* _EXERCISE OBJECTIVE_
Where a line of the entries below includes the string "zijde", count it. Give only the resulting number.

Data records
———

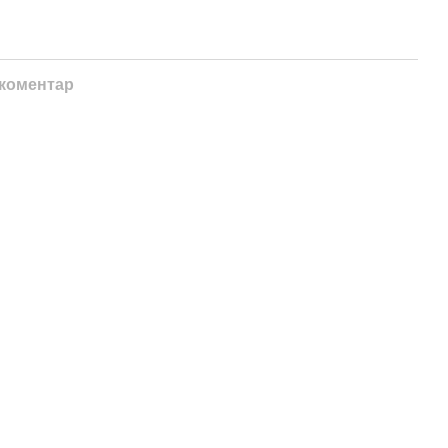
 коментар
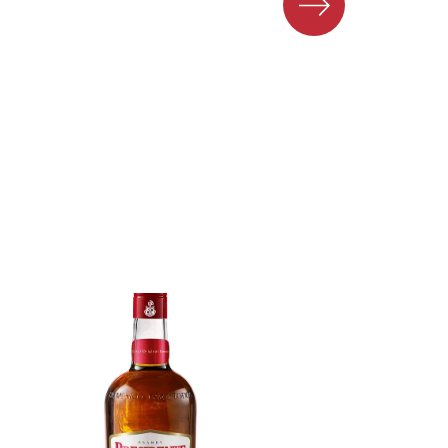
Imagen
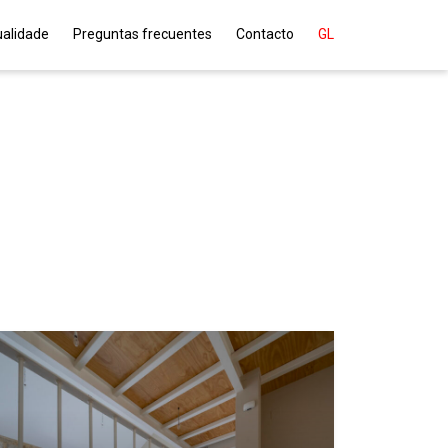
ualidade
Preguntas frecuentes
Contacto
GL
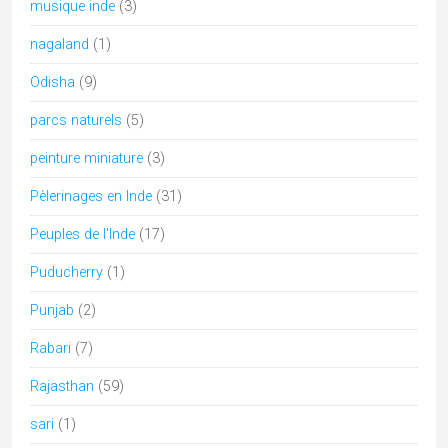
Tamil Nadu
(23)
tantra
(2)
Telangana
(2)
Temple de l'Inde
(22)
Temples of India
(5)
UNESCO
(6)
Uttar Pradesh
(10)
Uttarakhand
(5)
Mots clés
architecture
artisanat
Adivasi
archi
assam
bastar
Bengale
bouddhisme
Boudhisme
Camel fair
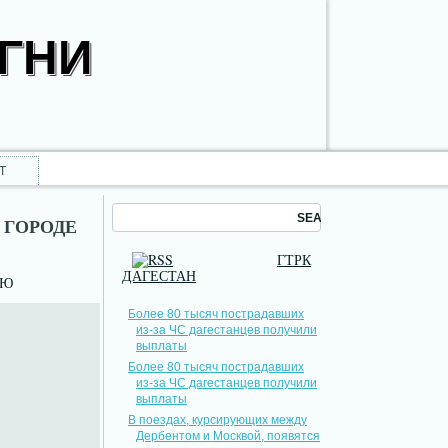
ОГНИ
Т
 ГОРОДЕ
ГТРК
ДАГЕСТАН
НЮ
Более 80 тысяч пострадавших
из-за ЧС дагестанцев получили
выплаты
Более 80 тысяч пострадавших
из-за ЧС дагестанцев получили
выплаты
В поездах, курсирующих между
Дербентом и Москвой, появятся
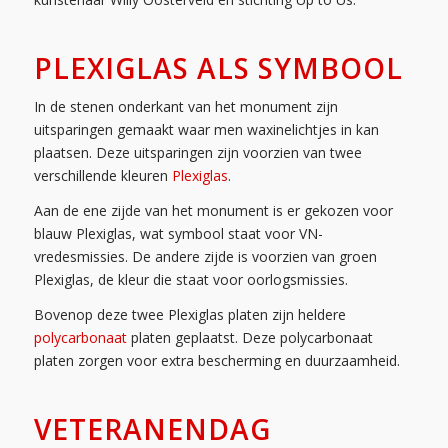
PLEXIGLAS ALS SYMBOOL
In de stenen onderkant van het monument zijn
uitsparingen gemaakt waar men waxinelichtjes in kan
plaatsen. Deze uitsparingen zijn voorzien van twee
verschillende kleuren
Plexiglas
.
Aan de ene zijde van het monument is er gekozen voor
blauw Plexiglas, wat symbool staat voor VN-
vredesmissies. De andere zijde is voorzien van groen
Plexiglas, de kleur die staat voor oorlogsmissies.
Bovenop deze twee Plexiglas platen zijn heldere
polycarbonaat
platen geplaatst. Deze polycarbonaat
platen zorgen voor extra bescherming en duurzaamheid.
VETERANENDAG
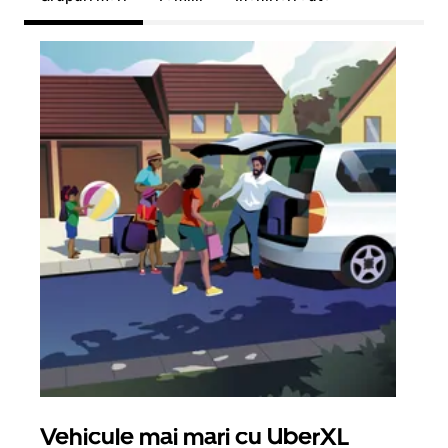
Vehicule mai mari cu UberXL
Căl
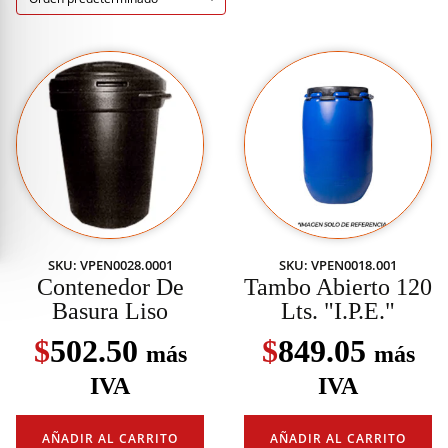
SKU: VPEN0028.0001
SKU: VPEN0018.001
Contenedor De
Tambo Abierto 120
Basura Liso
Lts. "I.P.E."
$
502.50
$
849.05
más
más
IVA
IVA
AÑADIR AL CARRITO
AÑADIR AL CARRITO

———

* _SOLUTION TO THE EXERCISE_
2